When states enact combined reporting, they usually require water's-edge reporting or allow taxpayers to make an election to use water's-edge reporting. Why don't states require worldwide combined reporting?  Worldwide combined reporting would address the tax haven issue so why don't states require it? The short answer, states may not get more revenue if they required worldwide combined reporting. The inclusion of foreign income and apportionment factor dilution can cause unexpected results. Thus, what seems like a great solution on the surface, may not be in practice. Other factors that come into play include currency, accounting methods, and international tax planning which can cause complications. For more info see, "Are Tax Havens Pushing States to Worldwide Combined Reporting." 
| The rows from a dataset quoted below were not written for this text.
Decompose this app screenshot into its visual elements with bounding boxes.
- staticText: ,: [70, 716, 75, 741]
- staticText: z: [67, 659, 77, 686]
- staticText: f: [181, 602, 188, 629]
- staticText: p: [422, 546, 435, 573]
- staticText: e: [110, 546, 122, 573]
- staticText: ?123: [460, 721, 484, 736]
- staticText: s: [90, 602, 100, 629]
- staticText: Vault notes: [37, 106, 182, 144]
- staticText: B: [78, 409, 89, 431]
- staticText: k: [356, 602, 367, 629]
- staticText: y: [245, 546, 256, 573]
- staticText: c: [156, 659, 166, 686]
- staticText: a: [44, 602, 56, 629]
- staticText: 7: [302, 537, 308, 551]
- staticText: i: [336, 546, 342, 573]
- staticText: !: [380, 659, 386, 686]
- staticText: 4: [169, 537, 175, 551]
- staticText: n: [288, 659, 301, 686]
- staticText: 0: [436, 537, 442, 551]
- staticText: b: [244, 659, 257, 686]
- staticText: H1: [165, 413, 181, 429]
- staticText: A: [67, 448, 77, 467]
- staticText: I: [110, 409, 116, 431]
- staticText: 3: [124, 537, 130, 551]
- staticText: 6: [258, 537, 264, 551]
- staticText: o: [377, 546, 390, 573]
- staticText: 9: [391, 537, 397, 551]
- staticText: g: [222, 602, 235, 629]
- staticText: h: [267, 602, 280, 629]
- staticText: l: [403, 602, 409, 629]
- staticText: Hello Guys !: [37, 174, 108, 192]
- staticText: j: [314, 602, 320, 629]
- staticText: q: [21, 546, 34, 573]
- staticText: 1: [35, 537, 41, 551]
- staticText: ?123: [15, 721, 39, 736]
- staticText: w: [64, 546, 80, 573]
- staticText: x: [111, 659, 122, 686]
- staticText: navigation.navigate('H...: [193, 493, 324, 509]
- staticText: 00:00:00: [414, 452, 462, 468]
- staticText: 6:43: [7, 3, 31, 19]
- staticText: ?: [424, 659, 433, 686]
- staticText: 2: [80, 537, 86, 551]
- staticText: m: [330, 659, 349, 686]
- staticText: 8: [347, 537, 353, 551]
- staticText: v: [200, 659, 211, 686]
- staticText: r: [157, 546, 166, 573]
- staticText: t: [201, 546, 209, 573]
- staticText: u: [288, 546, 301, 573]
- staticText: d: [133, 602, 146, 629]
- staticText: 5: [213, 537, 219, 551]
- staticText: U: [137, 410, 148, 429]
As a result, states that enact combined reporting continue to use other laws to selectively decide when and how a foreign entity is included in a combined group return. For example, states that require water's-edge reporting generally have foreign entity inclusion / exclusion rules. One such law provides that foreign operating companies (a U.S. corporation with substantial operations outside the U.S. and at least 80% of its income is active foreign business income) are generally excluded from combined groups (i.e., 80/20 rule). 
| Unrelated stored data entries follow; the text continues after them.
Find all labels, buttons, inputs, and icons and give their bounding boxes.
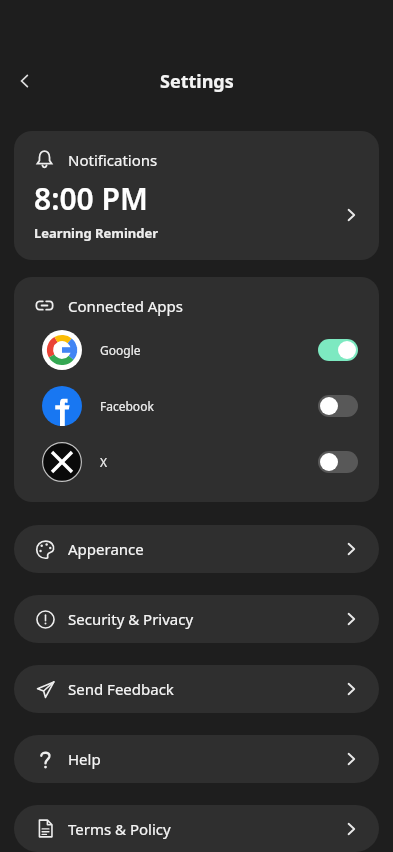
button[interactable]: Terms & Policy xyxy=(14,805,379,852)
button[interactable]: Notifications xyxy=(14,131,379,260)
button[interactable]: Toggle X xyxy=(318,451,358,473)
staticText: Settings xyxy=(160,69,234,94)
button[interactable]: Security & Privacy xyxy=(14,595,379,643)
button[interactable]: Help xyxy=(14,735,379,783)
button[interactable]: Toggle Facebook xyxy=(318,395,358,417)
staticText: Help xyxy=(68,749,341,769)
button[interactable]: Apperance xyxy=(14,525,379,573)
button[interactable]: Toggle Google xyxy=(318,339,358,361)
button[interactable]: Facebook xyxy=(14,378,379,434)
staticText: Security & Privacy xyxy=(68,609,341,629)
button[interactable]: Send Feedback xyxy=(14,665,379,713)
button[interactable]: Google xyxy=(14,322,379,378)
staticText: Learning Reminder xyxy=(34,224,159,242)
staticText: Send Feedback xyxy=(68,679,341,699)
button[interactable]: Back xyxy=(8,64,42,98)
staticText: Connected Apps xyxy=(68,296,183,316)
staticText: 8:00 PM xyxy=(34,178,148,219)
staticText: Notifications xyxy=(68,150,158,170)
staticText: Facebook xyxy=(100,398,318,414)
staticText: Terms & Policy xyxy=(68,819,341,839)
button[interactable]: X xyxy=(14,434,379,490)
staticText: X xyxy=(100,454,318,470)
staticText: Google xyxy=(100,342,318,358)
staticText: Apperance xyxy=(68,539,341,559)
In spite of the 80/20 rule, taxpayers have successfully included foreign operating companies in a combined return. For example, in a recent Minnesota Tax Court case (Ashland Inc. and Affiliates vs. Commissioner of Revenue), the Court ruled that a foreign disregarded entity's income and apportionment factors could be included in a Minnesota combined return because the foreign entity was not a separate entity from it's owner. 

In general, court cases and rulings tell us that states have a variety of rules to capture revenue earned outside their borders. Court cases and rulings also tell us that taxpayers can navigate those rules to plan and effectively choose which foreign entities are included or excluded. 
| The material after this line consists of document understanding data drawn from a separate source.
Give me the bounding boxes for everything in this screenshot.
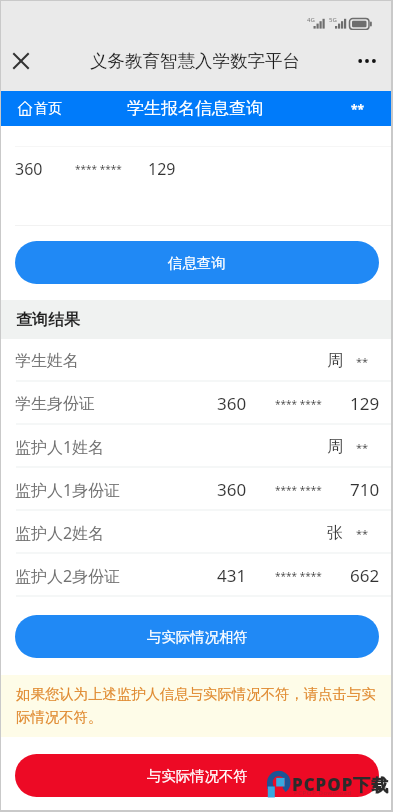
staticText: **: [356, 526, 369, 541]
staticText: **: [356, 440, 369, 455]
staticText: **** ****: [275, 397, 322, 411]
staticText: 与实际情况不符: [147, 767, 248, 785]
staticText: 周: [327, 437, 343, 457]
staticText: **: [356, 354, 369, 369]
button[interactable]: 学生身份证: [1, 382, 391, 425]
staticText: 监护人2身份证: [15, 565, 121, 587]
staticText: 张: [327, 523, 343, 543]
staticText: 义务教育智慧入学数字平台: [90, 50, 300, 72]
staticText: 监护人1身份证: [15, 479, 121, 501]
staticText: 监护人2姓名: [15, 522, 105, 544]
staticText: **** ****: [275, 483, 322, 497]
staticText: **** ****: [75, 162, 122, 176]
button[interactable]: 与实际情况不符: [15, 754, 379, 797]
staticText: **: [351, 101, 365, 117]
staticText: PCPOP Download: [294, 789, 352, 797]
staticText: 662: [350, 564, 380, 587]
staticText: 5G: [329, 16, 337, 24]
staticText: **** ****: [275, 569, 322, 583]
staticText: 与实际情况相符: [147, 628, 248, 646]
staticText: 学生姓名: [15, 351, 79, 371]
staticText: 查询结果: [16, 310, 80, 330]
staticText: 360: [217, 392, 247, 415]
button[interactable]: 监护人2身份证: [1, 554, 391, 597]
button[interactable]: 监护人2姓名: [1, 511, 391, 554]
button[interactable]: 与实际情况相符: [15, 615, 379, 658]
staticText: 431: [217, 564, 247, 587]
button[interactable]: More options: [347, 30, 391, 91]
staticText: 首页: [34, 100, 62, 118]
button[interactable]: Close: [1, 30, 41, 91]
button[interactable]: 信息查询: [15, 241, 379, 284]
staticText: 360: [15, 158, 43, 180]
staticText: 129: [148, 158, 176, 180]
staticText: 如果您认为上述监护人信息与实际情况不符，请点击与实际情况不符。: [16, 685, 387, 726]
staticText: 710: [350, 478, 380, 501]
staticText: 信息查询: [168, 254, 226, 272]
button[interactable]: 监护人1姓名: [1, 425, 391, 468]
staticText: 360: [217, 478, 247, 501]
button[interactable]: 学生姓名: [1, 339, 391, 382]
staticText: 监护人1姓名: [15, 436, 105, 458]
staticText: 129: [350, 392, 380, 415]
staticText: 学生报名信息查询: [127, 98, 263, 119]
staticText: 学生身份证: [15, 394, 95, 414]
button[interactable]: 监护人1身份证: [1, 468, 391, 511]
staticText: PCPOP下载: [292, 773, 390, 796]
button[interactable]: 首页: [18, 91, 62, 126]
staticText: 4G: [307, 16, 315, 24]
staticText: 周: [327, 351, 343, 371]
As the business world becomes even more global, and technology erases the easily identifiable lines of where a transaction begins and ends, taxing authorities have a very complicated job to tax the 'right' amount of a taxpayer's income. 

As tax laws change in response to the OECD and BEPS, companies will continue to adapt in response to those changes. Consequently, if history tell us anything, there will always be laws that overreach, and unintended consequences (planning opportunities). Prepare accordingly.